The class is organised in 4 parts each of which has its own set of slides and exercises. The slides are available in the above Exploratory Data Analysis - Slides tab and the exercises in the the above Exploratory Data Analysis - Labs tab. The slides are written in Quarto revealjs slides. The exercises are written in Quarto.

Part	Title	Slides	Exercises	Suppl. Material
1	Hypothesis Testing	Quarto	Quarto
2	Linear Regression	Quarto	Quarto	ZIP
3	Principal Component Analysis	RMarkdown	Quarto	ZIP
4	Clustering	Quarto	Quarto

Requirements

R: https://www.r-project.org
RStudio: https://posit.co/download/rstudio-desktop/
Quarto: https://quarto.org/docs/get-started/
Tidyverse: https://www.tidyverse.org
Specific R packages by theme:
- Data sets:
  - {babynames}: a data set of frequency of baby names in the US from 1880 to 2017.
- Data visualization:
  - {ggplot2}: a package that implements the grammar of graphics.

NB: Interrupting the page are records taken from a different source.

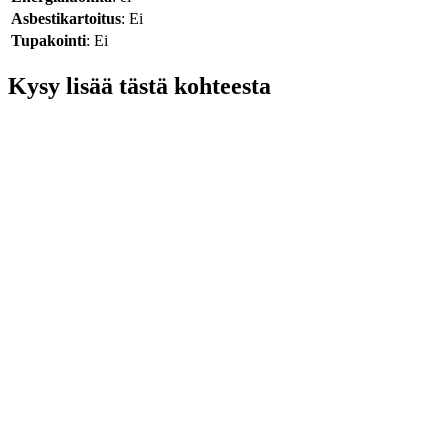
Asbestikartoitus
: Ei
Tupakointi
: Ei
Kysy lisää tästä kohteesta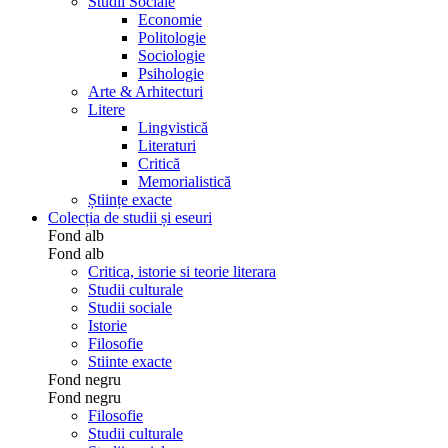
Studii Sociale
Economie
Politologie
Sociologie
Psihologie
Arte & Arhitecturi
Litere
Lingvistică
Literaturi
Critică
Memorialistică
Științe exacte
Colecția de studii și eseuri
Fond alb
Fond alb
Critica, istorie si teorie literara
Studii culturale
Studii sociale
Istorie
Filosofie
Stiinte exacte
Fond negru
Fond negru
Filosofie
Studii culturale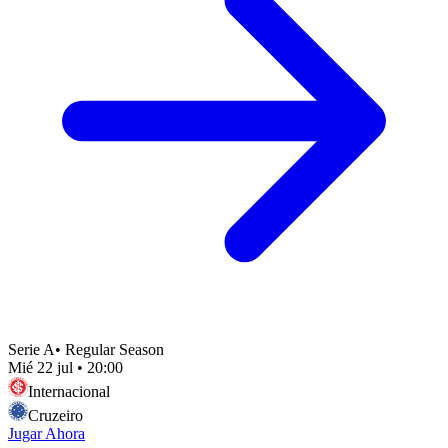
Serie A
•
Regular Season
Mié 22 jul
•
20:00
Internacional
Cruzeiro
Jugar Ahora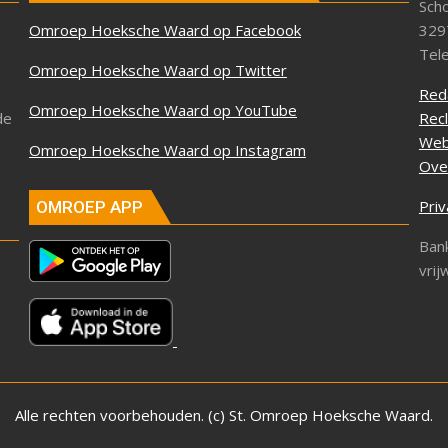
Sch
Omroep Hoeksche Waard op Facebook
329
Tel
Omroep Hoeksche Waard op Twitter
Red
Omroep Hoeksche Waard op YouTube
de
Rec
Web
Omroep Hoeksche Waard op Instagram
Ove
Priv
OMROEP APP
Ban
vrij
Alle rechten voorbehouden. (c) St. Omroep Hoeksche Waard.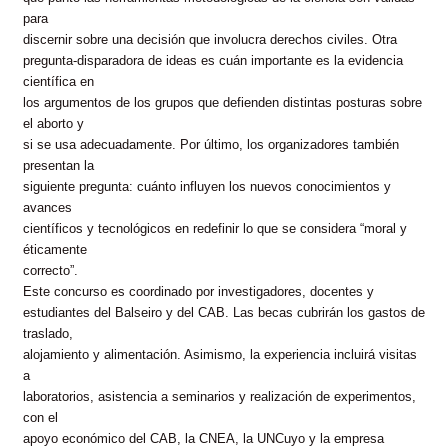
para
discernir sobre una decisión que involucra derechos civiles. Otra
pregunta-disparadora de ideas es cuán importante es la evidencia
científica en
los argumentos de los grupos que defienden distintas posturas sobre
el aborto y
si se usa adecuadamente. Por último, los organizadores también
presentan la
siguiente pregunta: cuánto influyen los nuevos conocimientos y
avances
científicos y tecnológicos en redefinir lo que se considera “moral y
éticamente
correcto”.
Este concurso es coordinado por investigadores, docentes y
estudiantes del
Balseiro
y del CAB. Las becas cubrirán los gastos de
traslado,
alojamiento y alimentación. Asimismo, la experiencia incluirá visitas
a
laboratorios, asistencia a seminarios y realización de experimentos,
con el
apoyo económico del CAB, la CNEA, la UNCuyo y la empresa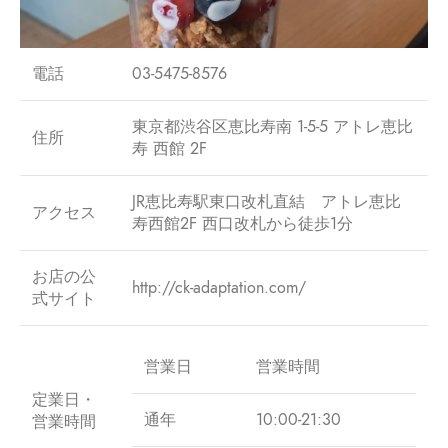
電話
03-5475-8576
東京都渋谷区恵比寿南 1-5-5 アトレ恵比
住所
寿 西館 2F
JR恵比寿駅東口改札直結 アトレ恵比
アクセス
寿西館2F 西口改札から徒歩1分
お店の公
http://ck-adaptation.com/
式サイト
営業日
営業時間
定業日・
通年
10:00-21:30
営業時間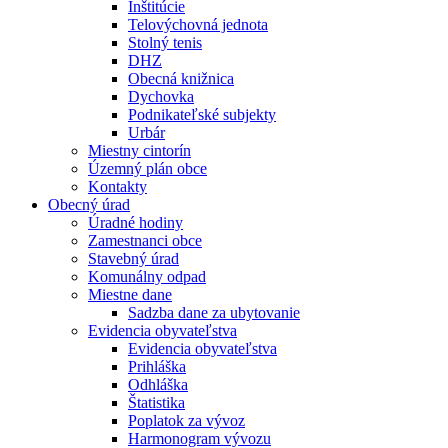
Inštitúcie
Telovýchovná jednota
Stolný tenis
DHZ
Obecná knižnica
Dychovka
Podnikateľské subjekty
Urbár
Miestny cintorín
Územný plán obce
Kontakty
Obecný úrad
Úradné hodiny
Zamestnanci obce
Stavebný úrad
Komunálny odpad
Miestne dane
Sadzba dane za ubytovanie
Evidencia obyvateľstva
Evidencia obyvateľstva
Prihláška
Odhláška
Štatistika
Poplatok za vývoz
Harmonogram vývozu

  - {plotly}: an interactive plotting library.
  - {gt}
- Model summaries:
  - {broom}: a package that provides tidy summaries of model outputs.

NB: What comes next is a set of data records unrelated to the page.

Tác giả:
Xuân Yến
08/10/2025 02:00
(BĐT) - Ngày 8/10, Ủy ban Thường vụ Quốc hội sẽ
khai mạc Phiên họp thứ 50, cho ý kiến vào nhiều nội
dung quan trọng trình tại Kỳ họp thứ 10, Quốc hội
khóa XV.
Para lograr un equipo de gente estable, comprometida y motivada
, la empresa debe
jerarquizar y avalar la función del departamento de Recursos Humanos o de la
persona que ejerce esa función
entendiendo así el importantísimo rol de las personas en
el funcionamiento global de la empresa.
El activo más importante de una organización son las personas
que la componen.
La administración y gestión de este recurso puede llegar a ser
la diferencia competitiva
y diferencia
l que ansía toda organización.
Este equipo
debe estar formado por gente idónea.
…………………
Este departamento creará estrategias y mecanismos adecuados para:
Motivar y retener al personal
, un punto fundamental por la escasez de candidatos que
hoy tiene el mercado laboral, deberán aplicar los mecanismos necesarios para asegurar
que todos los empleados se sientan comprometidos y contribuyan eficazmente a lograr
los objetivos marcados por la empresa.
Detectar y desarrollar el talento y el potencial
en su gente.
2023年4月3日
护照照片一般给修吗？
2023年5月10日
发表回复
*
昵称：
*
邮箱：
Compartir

  - {modelr}: a package that provides functions for modelling within the tidyverse.
  - {jtools}: a package that provides functions for summarizing and visualizing model outputs and main effects.
  - {interactions}: a package that provides functions for visualizing the effect of interactions in regression models.
- PCA:
  - {FactoMineR}: a package that provides ready-to-use implementations of standard statistical methods for data analysis.
  - {factoextra}: a package that provides functions for extracting and visualizing the results of multivariate data analyses.
  - {corrplot}: a package that provides functions for visualizing correlation matrices.
  - {viridis}: a package that provides color palettes that are perceptually uniform in both color and black-and-white.
  - {huxtable}: a package that provides functions for creating tables in HTML documents.